For years, pharma companies have supported call centers to maintain contact with patients, have printed tonnage quantities of patient literature and physician advisories, and, for specialty pharmaceuticals, trained and sent out patient counselors. Brand managers have overseen the development of sophisticated sample starter kits to introduce patients to a new med and spur refills (see next story). These efforts are continuing, and industry representatives note a heightened level of interest among pharma companies in sponsoring them. But the evolving nature of healthcare and prescribing—especially in better use of information technology—is opening some new pathways to addressing adherence.
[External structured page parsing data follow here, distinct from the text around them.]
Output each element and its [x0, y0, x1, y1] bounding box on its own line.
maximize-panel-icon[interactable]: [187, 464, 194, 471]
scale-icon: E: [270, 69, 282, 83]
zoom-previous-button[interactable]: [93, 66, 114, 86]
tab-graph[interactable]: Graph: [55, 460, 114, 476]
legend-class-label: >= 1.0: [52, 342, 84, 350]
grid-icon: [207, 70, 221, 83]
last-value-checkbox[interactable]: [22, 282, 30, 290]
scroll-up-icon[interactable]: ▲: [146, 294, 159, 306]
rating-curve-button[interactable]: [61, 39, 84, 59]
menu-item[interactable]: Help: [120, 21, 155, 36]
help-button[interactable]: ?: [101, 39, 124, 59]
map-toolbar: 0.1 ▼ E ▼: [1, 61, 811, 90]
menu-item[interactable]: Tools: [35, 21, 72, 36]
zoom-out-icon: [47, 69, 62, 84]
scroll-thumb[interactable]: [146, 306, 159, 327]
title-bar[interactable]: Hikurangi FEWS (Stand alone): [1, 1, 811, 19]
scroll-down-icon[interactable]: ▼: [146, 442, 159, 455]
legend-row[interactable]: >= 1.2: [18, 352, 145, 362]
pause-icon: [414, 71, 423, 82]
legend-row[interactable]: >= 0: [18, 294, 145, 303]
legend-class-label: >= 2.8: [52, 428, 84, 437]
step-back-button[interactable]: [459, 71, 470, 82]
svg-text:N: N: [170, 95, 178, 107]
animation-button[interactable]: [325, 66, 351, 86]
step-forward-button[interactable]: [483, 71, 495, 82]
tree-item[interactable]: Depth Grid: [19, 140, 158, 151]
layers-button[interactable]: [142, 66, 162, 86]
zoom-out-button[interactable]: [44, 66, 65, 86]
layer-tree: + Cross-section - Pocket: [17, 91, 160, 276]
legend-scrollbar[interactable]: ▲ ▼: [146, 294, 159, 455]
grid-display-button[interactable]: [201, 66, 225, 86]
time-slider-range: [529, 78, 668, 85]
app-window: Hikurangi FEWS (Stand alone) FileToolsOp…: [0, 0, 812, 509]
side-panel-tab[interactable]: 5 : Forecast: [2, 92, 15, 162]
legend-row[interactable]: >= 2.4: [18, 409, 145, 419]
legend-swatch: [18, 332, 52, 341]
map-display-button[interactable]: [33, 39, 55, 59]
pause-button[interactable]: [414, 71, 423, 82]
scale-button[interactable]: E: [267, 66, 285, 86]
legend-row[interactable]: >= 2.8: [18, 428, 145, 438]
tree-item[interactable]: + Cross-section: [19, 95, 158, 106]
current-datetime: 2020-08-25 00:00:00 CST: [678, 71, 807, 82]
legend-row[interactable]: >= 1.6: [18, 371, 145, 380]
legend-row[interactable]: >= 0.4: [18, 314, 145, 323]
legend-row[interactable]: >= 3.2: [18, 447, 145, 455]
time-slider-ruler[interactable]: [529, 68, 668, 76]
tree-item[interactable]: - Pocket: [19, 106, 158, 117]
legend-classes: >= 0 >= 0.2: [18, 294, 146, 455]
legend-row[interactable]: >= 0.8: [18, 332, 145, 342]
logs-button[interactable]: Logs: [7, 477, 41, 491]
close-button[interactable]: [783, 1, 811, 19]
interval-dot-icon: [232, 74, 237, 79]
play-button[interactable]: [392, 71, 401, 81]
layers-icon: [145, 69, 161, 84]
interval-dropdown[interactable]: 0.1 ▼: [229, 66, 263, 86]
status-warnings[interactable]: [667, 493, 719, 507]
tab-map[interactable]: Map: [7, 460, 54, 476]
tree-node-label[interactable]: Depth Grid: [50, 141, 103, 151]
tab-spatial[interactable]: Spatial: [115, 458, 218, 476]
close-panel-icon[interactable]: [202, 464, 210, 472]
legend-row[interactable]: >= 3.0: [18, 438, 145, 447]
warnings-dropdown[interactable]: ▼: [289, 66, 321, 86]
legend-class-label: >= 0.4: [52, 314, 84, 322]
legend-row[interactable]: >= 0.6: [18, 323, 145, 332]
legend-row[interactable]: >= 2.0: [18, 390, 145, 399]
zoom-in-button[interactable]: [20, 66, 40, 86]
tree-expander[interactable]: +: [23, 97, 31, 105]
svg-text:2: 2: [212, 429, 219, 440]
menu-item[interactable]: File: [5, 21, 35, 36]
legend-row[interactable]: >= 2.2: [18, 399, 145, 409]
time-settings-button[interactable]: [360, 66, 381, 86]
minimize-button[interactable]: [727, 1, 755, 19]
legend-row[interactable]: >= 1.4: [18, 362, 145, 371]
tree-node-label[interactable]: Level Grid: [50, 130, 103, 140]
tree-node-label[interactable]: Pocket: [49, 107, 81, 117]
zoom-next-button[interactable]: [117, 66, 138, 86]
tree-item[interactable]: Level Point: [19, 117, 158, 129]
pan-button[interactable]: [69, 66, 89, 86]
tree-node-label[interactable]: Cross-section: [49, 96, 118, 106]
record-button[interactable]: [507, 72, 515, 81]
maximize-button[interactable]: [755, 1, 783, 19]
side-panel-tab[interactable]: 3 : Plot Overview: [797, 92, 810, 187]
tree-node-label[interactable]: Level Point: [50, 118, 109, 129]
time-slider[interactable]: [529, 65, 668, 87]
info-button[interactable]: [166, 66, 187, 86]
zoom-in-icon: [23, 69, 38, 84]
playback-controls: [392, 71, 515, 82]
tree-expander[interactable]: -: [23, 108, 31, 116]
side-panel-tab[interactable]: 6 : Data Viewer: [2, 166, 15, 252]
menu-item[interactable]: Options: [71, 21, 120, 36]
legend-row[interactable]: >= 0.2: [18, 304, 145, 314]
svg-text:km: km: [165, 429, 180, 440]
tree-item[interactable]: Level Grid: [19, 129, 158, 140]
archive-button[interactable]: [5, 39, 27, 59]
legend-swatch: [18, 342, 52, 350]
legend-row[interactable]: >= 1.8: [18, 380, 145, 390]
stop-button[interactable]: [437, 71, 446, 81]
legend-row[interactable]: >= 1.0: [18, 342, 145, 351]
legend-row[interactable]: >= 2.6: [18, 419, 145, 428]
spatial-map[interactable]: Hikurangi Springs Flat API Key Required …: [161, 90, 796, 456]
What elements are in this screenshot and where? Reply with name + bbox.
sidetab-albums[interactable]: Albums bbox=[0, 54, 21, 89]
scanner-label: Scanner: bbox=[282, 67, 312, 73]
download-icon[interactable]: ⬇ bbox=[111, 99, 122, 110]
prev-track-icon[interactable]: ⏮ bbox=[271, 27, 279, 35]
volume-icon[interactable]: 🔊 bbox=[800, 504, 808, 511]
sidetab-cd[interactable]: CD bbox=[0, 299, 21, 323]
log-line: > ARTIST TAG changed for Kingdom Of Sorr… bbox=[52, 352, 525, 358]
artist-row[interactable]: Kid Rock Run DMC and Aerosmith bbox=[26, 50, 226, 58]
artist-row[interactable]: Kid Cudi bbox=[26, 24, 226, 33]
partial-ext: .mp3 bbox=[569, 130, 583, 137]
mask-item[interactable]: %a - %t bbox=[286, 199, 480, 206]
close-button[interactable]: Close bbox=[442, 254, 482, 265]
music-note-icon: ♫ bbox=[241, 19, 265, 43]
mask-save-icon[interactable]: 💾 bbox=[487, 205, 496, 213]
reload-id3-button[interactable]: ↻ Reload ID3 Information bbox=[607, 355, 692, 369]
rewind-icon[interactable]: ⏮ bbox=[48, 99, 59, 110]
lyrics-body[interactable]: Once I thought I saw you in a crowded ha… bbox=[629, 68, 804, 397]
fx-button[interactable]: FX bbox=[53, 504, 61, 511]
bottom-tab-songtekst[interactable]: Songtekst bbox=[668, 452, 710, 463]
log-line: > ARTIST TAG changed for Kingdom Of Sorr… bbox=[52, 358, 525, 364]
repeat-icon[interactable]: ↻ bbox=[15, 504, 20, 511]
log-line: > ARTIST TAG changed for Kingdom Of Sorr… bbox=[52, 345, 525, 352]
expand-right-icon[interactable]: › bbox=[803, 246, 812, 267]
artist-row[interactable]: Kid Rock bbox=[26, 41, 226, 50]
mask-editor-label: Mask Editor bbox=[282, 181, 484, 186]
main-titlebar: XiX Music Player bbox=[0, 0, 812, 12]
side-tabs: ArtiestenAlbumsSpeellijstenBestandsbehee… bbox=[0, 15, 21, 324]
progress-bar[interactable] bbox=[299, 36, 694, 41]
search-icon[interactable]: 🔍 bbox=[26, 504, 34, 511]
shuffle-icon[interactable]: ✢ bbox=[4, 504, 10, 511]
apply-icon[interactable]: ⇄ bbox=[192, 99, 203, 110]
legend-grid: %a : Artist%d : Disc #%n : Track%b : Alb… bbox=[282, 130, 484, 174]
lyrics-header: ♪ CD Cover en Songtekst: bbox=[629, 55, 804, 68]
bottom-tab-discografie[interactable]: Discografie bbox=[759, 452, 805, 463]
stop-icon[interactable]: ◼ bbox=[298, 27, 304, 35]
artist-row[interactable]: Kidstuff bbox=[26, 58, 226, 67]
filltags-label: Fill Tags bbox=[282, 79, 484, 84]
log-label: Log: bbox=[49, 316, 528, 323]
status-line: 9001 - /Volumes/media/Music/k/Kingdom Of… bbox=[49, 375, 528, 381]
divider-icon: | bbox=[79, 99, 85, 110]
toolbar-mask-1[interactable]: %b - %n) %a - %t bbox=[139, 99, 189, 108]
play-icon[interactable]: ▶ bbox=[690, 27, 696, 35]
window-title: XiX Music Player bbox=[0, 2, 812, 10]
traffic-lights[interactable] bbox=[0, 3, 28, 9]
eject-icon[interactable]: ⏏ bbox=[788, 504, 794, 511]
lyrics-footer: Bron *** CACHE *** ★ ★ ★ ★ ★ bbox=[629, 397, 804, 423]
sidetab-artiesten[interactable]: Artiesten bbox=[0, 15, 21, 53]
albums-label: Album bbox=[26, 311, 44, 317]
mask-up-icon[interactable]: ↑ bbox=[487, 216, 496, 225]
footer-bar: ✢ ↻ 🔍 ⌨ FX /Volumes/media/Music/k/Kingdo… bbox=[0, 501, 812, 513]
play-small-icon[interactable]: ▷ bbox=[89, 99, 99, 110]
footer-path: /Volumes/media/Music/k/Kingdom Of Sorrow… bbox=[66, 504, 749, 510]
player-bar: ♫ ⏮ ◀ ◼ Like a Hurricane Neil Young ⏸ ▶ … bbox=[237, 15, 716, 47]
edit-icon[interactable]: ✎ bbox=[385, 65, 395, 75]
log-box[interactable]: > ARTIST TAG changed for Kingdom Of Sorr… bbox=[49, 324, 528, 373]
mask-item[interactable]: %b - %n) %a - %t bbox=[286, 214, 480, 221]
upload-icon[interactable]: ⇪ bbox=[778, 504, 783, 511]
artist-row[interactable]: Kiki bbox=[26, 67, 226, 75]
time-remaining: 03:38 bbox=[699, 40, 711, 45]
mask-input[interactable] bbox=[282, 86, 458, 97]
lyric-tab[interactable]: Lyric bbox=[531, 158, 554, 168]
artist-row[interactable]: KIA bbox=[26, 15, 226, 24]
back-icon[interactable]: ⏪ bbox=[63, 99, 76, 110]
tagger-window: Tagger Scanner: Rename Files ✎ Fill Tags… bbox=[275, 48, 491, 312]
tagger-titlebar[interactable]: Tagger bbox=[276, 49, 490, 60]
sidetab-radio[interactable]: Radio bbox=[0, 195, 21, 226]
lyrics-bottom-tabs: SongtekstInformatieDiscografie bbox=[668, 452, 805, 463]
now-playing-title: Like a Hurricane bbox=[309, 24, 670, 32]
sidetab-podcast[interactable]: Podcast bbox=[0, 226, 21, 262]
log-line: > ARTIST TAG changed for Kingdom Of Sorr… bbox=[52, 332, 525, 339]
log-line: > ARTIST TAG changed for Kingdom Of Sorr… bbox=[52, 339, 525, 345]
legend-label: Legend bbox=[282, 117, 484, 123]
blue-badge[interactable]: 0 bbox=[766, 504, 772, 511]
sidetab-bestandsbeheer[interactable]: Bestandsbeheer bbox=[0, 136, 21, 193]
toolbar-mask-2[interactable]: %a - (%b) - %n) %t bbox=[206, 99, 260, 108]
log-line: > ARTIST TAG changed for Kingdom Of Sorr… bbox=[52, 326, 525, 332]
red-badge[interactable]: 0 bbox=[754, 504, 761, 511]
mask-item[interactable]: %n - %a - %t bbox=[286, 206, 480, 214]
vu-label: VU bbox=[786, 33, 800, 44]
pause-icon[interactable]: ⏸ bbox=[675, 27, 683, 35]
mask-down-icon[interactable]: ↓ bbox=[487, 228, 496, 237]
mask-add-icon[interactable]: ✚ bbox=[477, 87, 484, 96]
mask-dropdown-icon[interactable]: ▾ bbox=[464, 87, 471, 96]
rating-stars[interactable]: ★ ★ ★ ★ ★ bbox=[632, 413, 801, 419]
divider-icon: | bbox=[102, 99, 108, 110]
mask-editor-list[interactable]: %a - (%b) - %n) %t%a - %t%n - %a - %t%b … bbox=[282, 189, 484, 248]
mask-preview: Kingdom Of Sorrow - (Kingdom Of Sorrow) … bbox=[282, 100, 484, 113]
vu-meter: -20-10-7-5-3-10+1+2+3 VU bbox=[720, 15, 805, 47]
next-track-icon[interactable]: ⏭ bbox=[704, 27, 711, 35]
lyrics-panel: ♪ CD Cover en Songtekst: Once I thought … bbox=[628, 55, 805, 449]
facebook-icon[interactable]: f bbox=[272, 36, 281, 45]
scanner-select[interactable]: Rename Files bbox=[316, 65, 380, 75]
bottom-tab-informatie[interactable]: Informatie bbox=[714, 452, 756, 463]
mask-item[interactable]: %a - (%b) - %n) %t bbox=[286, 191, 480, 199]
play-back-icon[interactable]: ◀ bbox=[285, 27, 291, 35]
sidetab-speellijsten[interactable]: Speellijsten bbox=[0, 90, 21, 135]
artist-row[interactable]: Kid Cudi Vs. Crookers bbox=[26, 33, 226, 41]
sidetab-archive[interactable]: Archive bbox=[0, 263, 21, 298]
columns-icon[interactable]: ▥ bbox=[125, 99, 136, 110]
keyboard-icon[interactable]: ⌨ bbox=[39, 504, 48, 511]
A third driver is the simultaneous trend toward specialty pharmaceuticals for both broadbased diseases such as cancer or heart disease as well as rare or orphan diseases, and the increasing conversion of disease from acute to chronic care. More patients are getting more attention from pharma companies, pharmacies, PBMs and providers, simply because the medicines available are expensive, complex to administer, and the disease states are more chronic. Examples are the biotech drugs for cancer, antivirals for AIDS and other diseases, and immunoglobulins for blood disorders. Specialty pharmaceuticals are the fastest-growing component of today’s pharma industry; at the same time, chronic diseases are estimated to constitute, now, 75% of overall healthcare costs.
A fourth driver could be what is coming to be called consumer-driven medicine, in which the patients themselves take a more active role in their care, partly because they are paying for more of it, and partly because the American consumer is focusing more on it. But this is a mixed message; many consumers are putting less faith in the advice of their doctors. The drive toward shared information to monitor adherence may conflict with the seemingly growing concern over patient privacy.
Money, memory and side effects
Why are patients non-adherent? Although the subject has been studied for decades, the causes vary across disease states, patient profiles, types of health plans and many other factors. A dated—but demographically interesting—study by Harris Interactive in 2002 found the leading reason was simply forgetfulness (Fig. 1).
More substantive—but less prevalent—reasons include the cost of medicine (a heightened concern now, with reports of cash-strapped patients having to choose between paying bills and buying medicine), and side effects of the medication, which can differ from patient to patient.
“There is certainly not a one-size-fits-all approach to this,” says Derek Rago, VP of strategy and marketing at McKesson Patient Relationship Solutions (Scottsdale, AZ). “A lot of it boils down to identifying the motivations and behaviors of patients, and then addressing those concerns in effective ways.”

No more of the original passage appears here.